11 of our favorite football films

Deutsche Welle
5 Min Read

Hooligans and Iranian women heading to the stadium, Maradona and Pelé showcasing their skills: To get in the mood ahead of the 2018 FIFA World Cup, here are 11 of our favorite soccer movies.On june 14, Russia will kick off the 2018 World Cup by facing Saudi Arabia during the first match of the football competition. Meanwhile, you can get into the spirit by watching some of the best soccer movies ever made.

The Goalie’s Anxiety at the Penalty Kick, by Wim Wenders (Germany, 1971) is a rather spartan film about the last man on the field. While Wenders has described the movie as his debut, it also marked his breakthrough.
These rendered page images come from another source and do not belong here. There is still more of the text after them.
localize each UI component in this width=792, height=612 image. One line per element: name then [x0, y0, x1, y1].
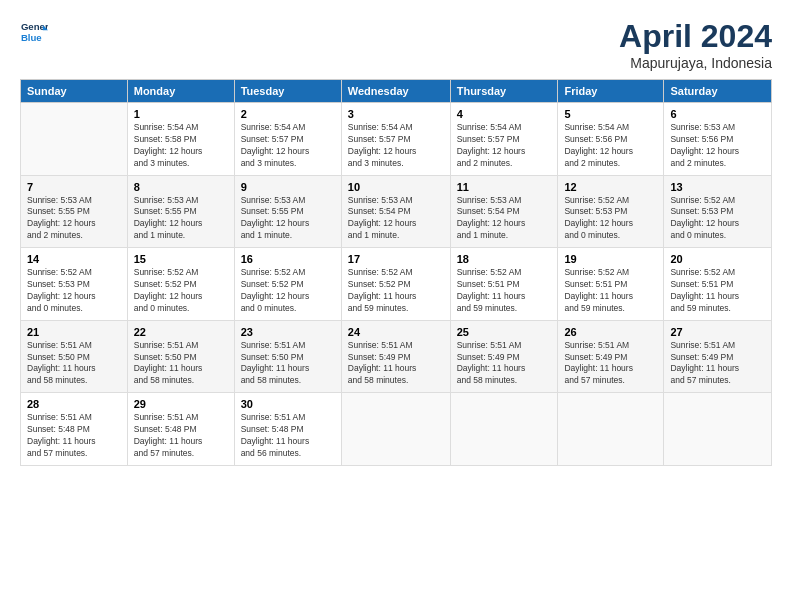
day-info: Sunrise: 5:53 AM Sunset: 5:54 PM Dayligh… — [457, 195, 552, 243]
day-number: 11 — [457, 181, 552, 193]
column-header-friday: Friday — [558, 80, 664, 103]
calendar-cell: 17Sunrise: 5:52 AM Sunset: 5:52 PM Dayli… — [341, 248, 450, 321]
day-info: Sunrise: 5:51 AM Sunset: 5:50 PM Dayligh… — [241, 340, 335, 388]
calendar-week-5: 28Sunrise: 5:51 AM Sunset: 5:48 PM Dayli… — [21, 393, 772, 466]
calendar-cell: 25Sunrise: 5:51 AM Sunset: 5:49 PM Dayli… — [450, 320, 558, 393]
day-number: 21 — [27, 326, 121, 338]
day-info: Sunrise: 5:52 AM Sunset: 5:53 PM Dayligh… — [27, 267, 121, 315]
day-number: 10 — [348, 181, 444, 193]
column-header-thursday: Thursday — [450, 80, 558, 103]
column-header-wednesday: Wednesday — [341, 80, 450, 103]
day-info: Sunrise: 5:51 AM Sunset: 5:50 PM Dayligh… — [134, 340, 228, 388]
calendar-cell: 11Sunrise: 5:53 AM Sunset: 5:54 PM Dayli… — [450, 175, 558, 248]
calendar-cell: 1Sunrise: 5:54 AM Sunset: 5:58 PM Daylig… — [127, 103, 234, 176]
calendar-cell: 19Sunrise: 5:52 AM Sunset: 5:51 PM Dayli… — [558, 248, 664, 321]
main-container: General Blue April 2024 Mapurujaya, Indo… — [0, 0, 792, 476]
main-title: April 2024 — [619, 18, 772, 55]
day-number: 7 — [27, 181, 121, 193]
calendar-header-row: SundayMondayTuesdayWednesdayThursdayFrid… — [21, 80, 772, 103]
column-header-tuesday: Tuesday — [234, 80, 341, 103]
calendar-cell — [341, 393, 450, 466]
day-number: 4 — [457, 108, 552, 120]
calendar-week-1: 1Sunrise: 5:54 AM Sunset: 5:58 PM Daylig… — [21, 103, 772, 176]
calendar-cell: 8Sunrise: 5:53 AM Sunset: 5:55 PM Daylig… — [127, 175, 234, 248]
day-info: Sunrise: 5:52 AM Sunset: 5:51 PM Dayligh… — [564, 267, 657, 315]
day-number: 5 — [564, 108, 657, 120]
calendar-week-2: 7Sunrise: 5:53 AM Sunset: 5:55 PM Daylig… — [21, 175, 772, 248]
day-number: 18 — [457, 253, 552, 265]
day-info: Sunrise: 5:51 AM Sunset: 5:49 PM Dayligh… — [564, 340, 657, 388]
day-number: 14 — [27, 253, 121, 265]
calendar-cell: 9Sunrise: 5:53 AM Sunset: 5:55 PM Daylig… — [234, 175, 341, 248]
calendar-table: SundayMondayTuesdayWednesdayThursdayFrid… — [20, 79, 772, 466]
day-number: 28 — [27, 398, 121, 410]
calendar-cell: 18Sunrise: 5:52 AM Sunset: 5:51 PM Dayli… — [450, 248, 558, 321]
calendar-cell: 16Sunrise: 5:52 AM Sunset: 5:52 PM Dayli… — [234, 248, 341, 321]
day-info: Sunrise: 5:52 AM Sunset: 5:53 PM Dayligh… — [564, 195, 657, 243]
day-number: 15 — [134, 253, 228, 265]
calendar-cell — [664, 393, 772, 466]
day-number: 19 — [564, 253, 657, 265]
calendar-cell: 26Sunrise: 5:51 AM Sunset: 5:49 PM Dayli… — [558, 320, 664, 393]
day-info: Sunrise: 5:52 AM Sunset: 5:53 PM Dayligh… — [670, 195, 765, 243]
day-number: 6 — [670, 108, 765, 120]
day-number: 1 — [134, 108, 228, 120]
calendar-cell: 21Sunrise: 5:51 AM Sunset: 5:50 PM Dayli… — [21, 320, 128, 393]
day-number: 29 — [134, 398, 228, 410]
day-number: 3 — [348, 108, 444, 120]
day-number: 8 — [134, 181, 228, 193]
calendar-cell: 6Sunrise: 5:53 AM Sunset: 5:56 PM Daylig… — [664, 103, 772, 176]
calendar-cell — [450, 393, 558, 466]
day-info: Sunrise: 5:54 AM Sunset: 5:57 PM Dayligh… — [241, 122, 335, 170]
day-number: 17 — [348, 253, 444, 265]
day-info: Sunrise: 5:53 AM Sunset: 5:54 PM Dayligh… — [348, 195, 444, 243]
day-info: Sunrise: 5:54 AM Sunset: 5:56 PM Dayligh… — [564, 122, 657, 170]
calendar-week-4: 21Sunrise: 5:51 AM Sunset: 5:50 PM Dayli… — [21, 320, 772, 393]
day-info: Sunrise: 5:52 AM Sunset: 5:51 PM Dayligh… — [670, 267, 765, 315]
day-info: Sunrise: 5:51 AM Sunset: 5:48 PM Dayligh… — [27, 412, 121, 460]
calendar-cell: 30Sunrise: 5:51 AM Sunset: 5:48 PM Dayli… — [234, 393, 341, 466]
calendar-cell: 24Sunrise: 5:51 AM Sunset: 5:49 PM Dayli… — [341, 320, 450, 393]
column-header-sunday: Sunday — [21, 80, 128, 103]
day-number: 24 — [348, 326, 444, 338]
day-info: Sunrise: 5:53 AM Sunset: 5:55 PM Dayligh… — [241, 195, 335, 243]
day-info: Sunrise: 5:51 AM Sunset: 5:49 PM Dayligh… — [348, 340, 444, 388]
day-info: Sunrise: 5:51 AM Sunset: 5:49 PM Dayligh… — [457, 340, 552, 388]
calendar-cell: 13Sunrise: 5:52 AM Sunset: 5:53 PM Dayli… — [664, 175, 772, 248]
day-number: 13 — [670, 181, 765, 193]
calendar-cell: 28Sunrise: 5:51 AM Sunset: 5:48 PM Dayli… — [21, 393, 128, 466]
calendar-cell: 7Sunrise: 5:53 AM Sunset: 5:55 PM Daylig… — [21, 175, 128, 248]
day-info: Sunrise: 5:51 AM Sunset: 5:48 PM Dayligh… — [134, 412, 228, 460]
calendar-cell — [21, 103, 128, 176]
calendar-cell: 14Sunrise: 5:52 AM Sunset: 5:53 PM Dayli… — [21, 248, 128, 321]
calendar-cell: 5Sunrise: 5:54 AM Sunset: 5:56 PM Daylig… — [558, 103, 664, 176]
calendar-cell: 29Sunrise: 5:51 AM Sunset: 5:48 PM Dayli… — [127, 393, 234, 466]
day-info: Sunrise: 5:52 AM Sunset: 5:52 PM Dayligh… — [348, 267, 444, 315]
calendar-cell: 3Sunrise: 5:54 AM Sunset: 5:57 PM Daylig… — [341, 103, 450, 176]
calendar-cell: 12Sunrise: 5:52 AM Sunset: 5:53 PM Dayli… — [558, 175, 664, 248]
day-info: Sunrise: 5:53 AM Sunset: 5:55 PM Dayligh… — [27, 195, 121, 243]
calendar-cell: 27Sunrise: 5:51 AM Sunset: 5:49 PM Dayli… — [664, 320, 772, 393]
calendar-cell — [558, 393, 664, 466]
column-header-monday: Monday — [127, 80, 234, 103]
title-block: April 2024 Mapurujaya, Indonesia — [619, 18, 772, 71]
header-row: General Blue April 2024 Mapurujaya, Indo… — [20, 18, 772, 71]
day-info: Sunrise: 5:51 AM Sunset: 5:50 PM Dayligh… — [27, 340, 121, 388]
day-info: Sunrise: 5:51 AM Sunset: 5:49 PM Dayligh… — [670, 340, 765, 388]
day-info: Sunrise: 5:52 AM Sunset: 5:52 PM Dayligh… — [134, 267, 228, 315]
day-number: 26 — [564, 326, 657, 338]
logo-icon: General Blue — [20, 18, 48, 46]
day-info: Sunrise: 5:54 AM Sunset: 5:57 PM Dayligh… — [348, 122, 444, 170]
calendar-cell: 20Sunrise: 5:52 AM Sunset: 5:51 PM Dayli… — [664, 248, 772, 321]
calendar-cell: 10Sunrise: 5:53 AM Sunset: 5:54 PM Dayli… — [341, 175, 450, 248]
svg-text:Blue: Blue — [21, 32, 42, 43]
day-info: Sunrise: 5:52 AM Sunset: 5:52 PM Dayligh… — [241, 267, 335, 315]
day-info: Sunrise: 5:54 AM Sunset: 5:57 PM Dayligh… — [457, 122, 552, 170]
calendar-week-3: 14Sunrise: 5:52 AM Sunset: 5:53 PM Dayli… — [21, 248, 772, 321]
calendar-cell: 15Sunrise: 5:52 AM Sunset: 5:52 PM Dayli… — [127, 248, 234, 321]
subtitle: Mapurujaya, Indonesia — [619, 55, 772, 71]
day-number: 20 — [670, 253, 765, 265]
day-number: 2 — [241, 108, 335, 120]
day-info: Sunrise: 5:53 AM Sunset: 5:56 PM Dayligh… — [670, 122, 765, 170]
calendar-cell: 2Sunrise: 5:54 AM Sunset: 5:57 PM Daylig… — [234, 103, 341, 176]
The story itself is quite sad: After having been thrown out as a result of a foul, a goalkeeper wanders around Vienna, where he ends up committing a murder. Adapted from the novel with the same title by Peter Handke, who also co-wrote the script, the film strikes viewers with its calmness and laconism — qualities that good goalkeepers should adopt.

Soccer fans and hooligans

There are two particularly tough films about soccer fans that shouldn’t be missed.
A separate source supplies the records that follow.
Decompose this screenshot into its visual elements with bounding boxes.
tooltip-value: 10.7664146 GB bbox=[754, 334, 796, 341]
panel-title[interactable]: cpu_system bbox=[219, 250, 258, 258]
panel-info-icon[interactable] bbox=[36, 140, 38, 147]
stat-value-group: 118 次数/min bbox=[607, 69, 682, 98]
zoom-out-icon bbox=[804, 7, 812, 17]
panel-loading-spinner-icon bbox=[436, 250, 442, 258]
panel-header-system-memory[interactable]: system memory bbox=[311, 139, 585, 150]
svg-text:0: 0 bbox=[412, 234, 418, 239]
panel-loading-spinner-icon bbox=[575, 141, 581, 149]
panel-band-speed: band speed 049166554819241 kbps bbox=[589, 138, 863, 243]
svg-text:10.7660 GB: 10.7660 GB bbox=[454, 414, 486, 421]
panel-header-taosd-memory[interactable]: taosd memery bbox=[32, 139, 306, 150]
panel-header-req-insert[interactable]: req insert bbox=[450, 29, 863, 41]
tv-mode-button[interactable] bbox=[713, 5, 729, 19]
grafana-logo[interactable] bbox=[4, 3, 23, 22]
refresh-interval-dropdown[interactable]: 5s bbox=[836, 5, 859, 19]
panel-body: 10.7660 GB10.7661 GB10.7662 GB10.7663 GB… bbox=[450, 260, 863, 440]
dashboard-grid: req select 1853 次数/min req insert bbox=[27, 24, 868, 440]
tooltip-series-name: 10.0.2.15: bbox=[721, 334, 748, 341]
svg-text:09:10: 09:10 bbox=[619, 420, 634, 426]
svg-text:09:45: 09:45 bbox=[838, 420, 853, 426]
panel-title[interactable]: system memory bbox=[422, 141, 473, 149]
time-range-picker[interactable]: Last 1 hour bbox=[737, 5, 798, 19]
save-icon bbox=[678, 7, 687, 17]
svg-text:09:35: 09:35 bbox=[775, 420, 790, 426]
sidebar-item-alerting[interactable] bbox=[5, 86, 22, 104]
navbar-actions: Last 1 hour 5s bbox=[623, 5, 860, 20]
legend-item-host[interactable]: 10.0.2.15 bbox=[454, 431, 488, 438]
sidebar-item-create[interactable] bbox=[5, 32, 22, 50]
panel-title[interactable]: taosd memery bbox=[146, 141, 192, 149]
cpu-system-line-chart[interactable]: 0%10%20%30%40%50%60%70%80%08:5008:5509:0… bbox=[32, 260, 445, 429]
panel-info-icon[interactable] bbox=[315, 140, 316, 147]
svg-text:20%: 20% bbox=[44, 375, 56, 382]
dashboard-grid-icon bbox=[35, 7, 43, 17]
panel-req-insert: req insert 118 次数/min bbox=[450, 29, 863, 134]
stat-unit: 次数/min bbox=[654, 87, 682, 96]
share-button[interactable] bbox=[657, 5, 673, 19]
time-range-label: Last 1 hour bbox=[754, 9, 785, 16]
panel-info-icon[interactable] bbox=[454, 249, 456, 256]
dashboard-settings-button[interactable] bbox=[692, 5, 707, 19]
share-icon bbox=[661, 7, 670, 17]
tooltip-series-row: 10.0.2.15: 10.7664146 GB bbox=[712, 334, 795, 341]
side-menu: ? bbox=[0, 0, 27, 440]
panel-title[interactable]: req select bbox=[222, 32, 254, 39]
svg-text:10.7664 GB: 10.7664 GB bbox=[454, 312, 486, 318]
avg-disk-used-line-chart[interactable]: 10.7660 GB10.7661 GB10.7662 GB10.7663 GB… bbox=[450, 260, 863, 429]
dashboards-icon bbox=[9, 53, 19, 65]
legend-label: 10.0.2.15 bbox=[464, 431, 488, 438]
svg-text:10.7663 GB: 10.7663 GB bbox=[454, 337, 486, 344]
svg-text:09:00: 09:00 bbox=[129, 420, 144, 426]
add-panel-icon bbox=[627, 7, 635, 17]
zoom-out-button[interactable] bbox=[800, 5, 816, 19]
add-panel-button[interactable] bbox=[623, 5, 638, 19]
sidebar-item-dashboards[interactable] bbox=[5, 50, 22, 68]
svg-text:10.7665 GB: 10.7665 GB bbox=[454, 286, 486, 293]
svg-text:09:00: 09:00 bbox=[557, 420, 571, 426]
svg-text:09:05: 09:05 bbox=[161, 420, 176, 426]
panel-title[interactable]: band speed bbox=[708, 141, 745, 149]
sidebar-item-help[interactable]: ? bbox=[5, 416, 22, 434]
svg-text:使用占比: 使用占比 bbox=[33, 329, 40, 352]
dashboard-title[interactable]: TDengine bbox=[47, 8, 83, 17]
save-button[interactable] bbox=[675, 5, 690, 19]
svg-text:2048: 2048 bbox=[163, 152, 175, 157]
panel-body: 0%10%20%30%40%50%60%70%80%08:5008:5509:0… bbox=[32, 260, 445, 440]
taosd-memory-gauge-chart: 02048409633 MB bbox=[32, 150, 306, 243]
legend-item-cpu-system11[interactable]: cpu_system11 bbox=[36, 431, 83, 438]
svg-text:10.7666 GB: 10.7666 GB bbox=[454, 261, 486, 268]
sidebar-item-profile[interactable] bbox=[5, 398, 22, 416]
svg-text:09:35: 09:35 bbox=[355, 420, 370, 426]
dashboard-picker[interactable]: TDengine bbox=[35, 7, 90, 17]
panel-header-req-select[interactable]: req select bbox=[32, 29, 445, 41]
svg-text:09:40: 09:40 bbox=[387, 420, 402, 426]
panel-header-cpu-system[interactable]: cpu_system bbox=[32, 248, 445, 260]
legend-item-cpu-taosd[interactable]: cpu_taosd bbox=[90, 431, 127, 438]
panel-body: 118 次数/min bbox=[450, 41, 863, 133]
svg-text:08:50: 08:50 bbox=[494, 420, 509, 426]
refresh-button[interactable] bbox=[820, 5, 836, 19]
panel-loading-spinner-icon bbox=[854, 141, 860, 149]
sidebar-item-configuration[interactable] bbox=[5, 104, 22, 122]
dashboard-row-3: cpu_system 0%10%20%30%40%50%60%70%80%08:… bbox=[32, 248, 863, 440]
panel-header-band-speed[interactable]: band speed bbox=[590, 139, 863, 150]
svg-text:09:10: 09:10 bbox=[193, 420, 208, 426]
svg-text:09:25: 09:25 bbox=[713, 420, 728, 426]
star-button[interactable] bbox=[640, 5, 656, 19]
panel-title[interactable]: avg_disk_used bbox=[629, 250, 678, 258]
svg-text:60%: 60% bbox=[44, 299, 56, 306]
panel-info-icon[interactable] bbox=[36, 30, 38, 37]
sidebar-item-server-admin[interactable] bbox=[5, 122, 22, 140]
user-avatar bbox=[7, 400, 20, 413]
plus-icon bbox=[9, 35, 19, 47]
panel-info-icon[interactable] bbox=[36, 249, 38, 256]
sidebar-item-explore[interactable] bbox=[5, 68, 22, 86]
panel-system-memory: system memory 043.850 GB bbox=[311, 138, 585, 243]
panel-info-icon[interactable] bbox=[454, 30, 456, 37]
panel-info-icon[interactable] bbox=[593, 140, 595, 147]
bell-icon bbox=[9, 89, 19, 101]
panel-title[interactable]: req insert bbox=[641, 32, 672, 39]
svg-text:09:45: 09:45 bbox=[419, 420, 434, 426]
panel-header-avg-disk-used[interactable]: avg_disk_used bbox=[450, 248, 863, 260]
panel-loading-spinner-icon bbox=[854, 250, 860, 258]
Ultra, by Ricky Tognazzi (Italy, 1990), is a drama dealing with hooliganism. The Italian director focused on the ultras of the Rome-based club AS Roma, which give the Juventus Turino fans a severe beating. At the 1991 Berlin International Film Festival, the film was awarded a Silver Bear.

Two years later, Adolf Winkelmann received the German Film Prize for Best Director for his soccer film Nordkurve (Germany, 1993), which takes a critical look at the football scene in Germany’s industrial Ruhr region, including fans and managers, players and their wives.

Light and exhilarating entertainment

In Fimpen, by Bo Widerberg (Sweden, 1973), a little boy stirs up the Swedish national team, and enjoys more success than Zlatan Ibrahimovic has had in France.

And in Gregory’s Girl, by Scotsman Bill Forsyth (Britain, 1981), a teenager is moderately successful at soccer, but also dreams of other things — namely, girls. Soccer and love do not always match up.

The world’s top soccer stars in film

Escape to Victory — or just Victory — by John Huston (USA, 1981, top picture) is set in occupied France during World War II. In a Nazi-run prisoners’ camp, a match is organized between German soldiers, and British and American prisoners of war. While Victory is not exactly a highlight in the brilliant career of American star director John Huston, which other soccer film can pride itself in having soccer legend Pelé among its stars?

In Maradona (France, 2008), eccentric Serbian director Emir Kusturica features Argentinean soccer idol Diego Maradona, a player who could likely single-handedly take on a whole opposing team.

International relations and gender issues through football

Far beyond both Pelé and Maradona, The Other Final, by Johan Kramer (Netherlands/Japan, 2003), is a rather quiet film focusing on two of the lowest ranking national teams in the world: Bhutan and Montserrat. They played against each other on June 30, 2002, the same day Germany played against Brazil during the World cup in Brazil. Bhutan won 4:0. But what certainly counted much more was that the game helped improve relations between the two countries.

Offside, by Jafar Panahi (Iran, 2006), has been banned in Iran. In the film, director Jafar Panahi shows women and girls trying to get into a stadium in order to watch a World Cup football match — which is strictly forbidden due to their sex. Panahi’s film is both lovely and razor-sharp.

Another work featuring Bhutan: The Cup, by Khyentse Norbu, is a Bhutanese-Australian co-production from 1999. Norbu is not only a director, but also a monk, and shows in his film that football and spirituality are compatible with each other. His main protagonist wears a Ronaldo jersey underneath his frock.

In Hothead, by Jean-Jacques Annaud (France, 1979), French actor Patrick Dewaere plays the luckless footballer Francois Perrin. He gets involved in the criminal ploys of a provincial club. But there is a happy end with Perrin shooting two goals, liberating himself from the bonds of the managers.